From a grammatical standpoint (at least for a constituency grammar) these all seem quite different.  In big red hairy dog, there's presumed to be a nested structure of noun phrases.  In dog big.  it red. it hairy you have three sentences with a simple noun-verb structure and in dog big. red. hairy. you have one two-word sentence and two fragments that aren't even sentences.

However, from the point of view of "I have some notion of predicates and arguments, and multiple predicates can apply to the same argument, now how do I put that in words?", they seem pretty similar.  In all three cases you say the argument and the predicates that apply to it and the listener understands that the predicates apply to the argument because that's what predicates do.

I started this post with the idea of exploring how language as we now know it could develop from simpler pieces such as those we can see in other animals.  The title is a nod to the question of What good is half an eye? regarding the evolution of complex eyes such as we see in several lineages, including our own and (in a different form) in cephalopods.  In that case, it turns out that there are several intermediate forms which provide an advantage even though they're not what we would call fully-formed eyes, and it's not hard to trace a plausible pathway from basic light-sensitive "eye spots" to what we and many other animals have.

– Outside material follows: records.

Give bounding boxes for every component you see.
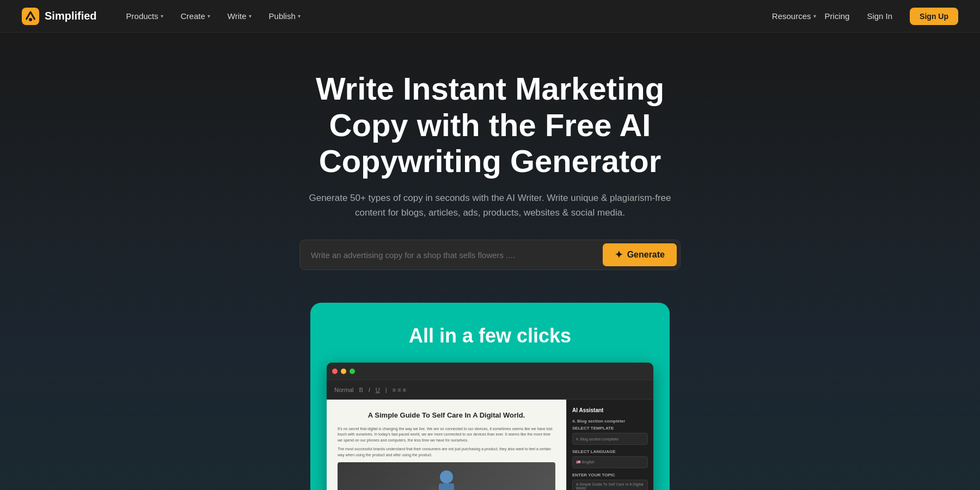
sidebar-section-label: 4. Blog section completer bbox=[572, 419, 648, 424]
sidebar-template-value: 4. Blog section completer bbox=[576, 437, 619, 441]
demo-doc-image bbox=[338, 462, 555, 490]
sidebar-language-dropdown[interactable]: 🇺🇸 English bbox=[572, 456, 648, 468]
svg-rect-5 bbox=[439, 483, 454, 490]
hero-section: Write Instant Marketing Copy with the Fr… bbox=[0, 33, 980, 490]
demo-doc-text-2: The most successful brands understand th… bbox=[338, 446, 555, 458]
editor-format-italic: I bbox=[369, 387, 370, 393]
window-close-dot bbox=[332, 369, 338, 374]
editor-format-normal: Normal bbox=[334, 387, 353, 393]
demo-card-title: All in a few clicks bbox=[409, 324, 571, 347]
demo-ai-sidebar: AI Assistant 4. Blog section completer S… bbox=[566, 400, 653, 490]
sidebar-topic-input[interactable]: A Simple Guide To Self Care In A Digital… bbox=[572, 480, 648, 490]
chevron-down-icon: ▾ bbox=[813, 13, 816, 19]
nav-item-write[interactable]: Write ▾ bbox=[220, 7, 259, 25]
editor-format-lists: ≡ ≡ ≡ bbox=[393, 387, 406, 393]
demo-toolbar bbox=[327, 363, 653, 380]
window-maximize-dot bbox=[350, 369, 355, 374]
nav-item-resources[interactable]: Resources ▾ bbox=[772, 11, 816, 21]
person-at-desk-illustration bbox=[419, 465, 474, 490]
demo-content: A Simple Guide To Self Care In A Digital… bbox=[327, 400, 653, 490]
nav-item-pricing[interactable]: Pricing bbox=[825, 11, 850, 21]
sidebar-language-value: 🇺🇸 English bbox=[576, 460, 595, 464]
demo-window: Normal B I U | ≡ ≡ ≡ A Simple Guide To S… bbox=[327, 363, 653, 490]
logo-text: Simplified bbox=[45, 10, 97, 22]
sidebar-template-dropdown[interactable]: 4. Blog section completer bbox=[572, 433, 648, 445]
nav-signin-button[interactable]: Sign In bbox=[858, 7, 901, 25]
editor-format-bold: B bbox=[359, 387, 363, 393]
window-minimize-dot bbox=[341, 369, 346, 374]
nav-signup-button[interactable]: Sign Up bbox=[910, 8, 958, 25]
hero-title: Write Instant Marketing Copy with the Fr… bbox=[278, 71, 702, 180]
navbar: Simplified Products ▾ Create ▾ Write ▾ P… bbox=[0, 0, 980, 33]
generate-button[interactable]: ✦ Generate bbox=[603, 243, 677, 266]
svg-point-4 bbox=[440, 470, 453, 483]
logo-icon bbox=[22, 8, 39, 25]
nav-item-create[interactable]: Create ▾ bbox=[173, 7, 218, 25]
search-input[interactable] bbox=[311, 250, 603, 260]
chevron-down-icon: ▾ bbox=[207, 13, 210, 19]
editor-format-separator: | bbox=[385, 387, 387, 393]
nav-item-publish[interactable]: Publish ▾ bbox=[261, 7, 308, 25]
svg-point-1 bbox=[29, 18, 32, 21]
sidebar-ai-title: AI Assistant bbox=[572, 407, 648, 413]
nav-item-products[interactable]: Products ▾ bbox=[119, 7, 171, 25]
chevron-down-icon: ▾ bbox=[298, 13, 301, 19]
chevron-down-icon: ▾ bbox=[249, 13, 252, 19]
hero-subtitle: Generate 50+ types of copy in seconds wi… bbox=[305, 191, 675, 220]
chevron-down-icon: ▾ bbox=[161, 13, 163, 19]
demo-editor-bar: Normal B I U | ≡ ≡ ≡ bbox=[327, 380, 653, 400]
search-bar: ✦ Generate bbox=[299, 240, 681, 270]
demo-card: All in a few clicks Normal B I U | ≡ ≡ ≡ bbox=[310, 303, 670, 490]
svg-rect-0 bbox=[22, 8, 39, 25]
sidebar-language-label: SELECT LANGUAGE bbox=[572, 449, 648, 454]
demo-doc-title: A Simple Guide To Self Care In A Digital… bbox=[338, 411, 555, 420]
demo-doc-text-1: It's no secret that digital is changing … bbox=[338, 426, 555, 444]
nav-left-items: Products ▾ Create ▾ Write ▾ Publish ▾ bbox=[119, 7, 308, 25]
sidebar-template-label: SELECT TEMPLATE bbox=[572, 426, 648, 431]
sidebar-topic-value: A Simple Guide To Self Care In A Digital… bbox=[576, 482, 644, 490]
sidebar-topic-label: ENTER YOUR TOPIC bbox=[572, 473, 648, 477]
logo[interactable]: Simplified bbox=[22, 8, 97, 25]
demo-main-document: A Simple Guide To Self Care In A Digital… bbox=[327, 400, 566, 490]
nav-right-items: Resources ▾ Pricing Sign In Sign Up bbox=[772, 7, 958, 25]
sparkle-icon: ✦ bbox=[615, 249, 623, 261]
editor-format-underline: U bbox=[376, 387, 380, 393]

The case of language seems similar.  I think the key points are
  • Cognition is crucial.  You can't express what you can't conceive of.
  • The ability to understand almost certainly runs ahead of the ability to express.
  • There are plausibly a number intermediate stages between simple calls and complex language (again, the account above is completely speculative and I don't claim to have identified the actual steps precisely or completely).
  • Full grammar, in the sense of nested structures described by recursive rules, may not be a particularly crucial step.
  • A purely grammatical analysis may even obscure the picture, both by failing to make distinctions (as with the jump from "wolf" meaning "this wolf right there" to it meaning "wolf" in the abstract) and by drawing distinctions that aren't particularly relevant (as with the various forms of big red hairy dog).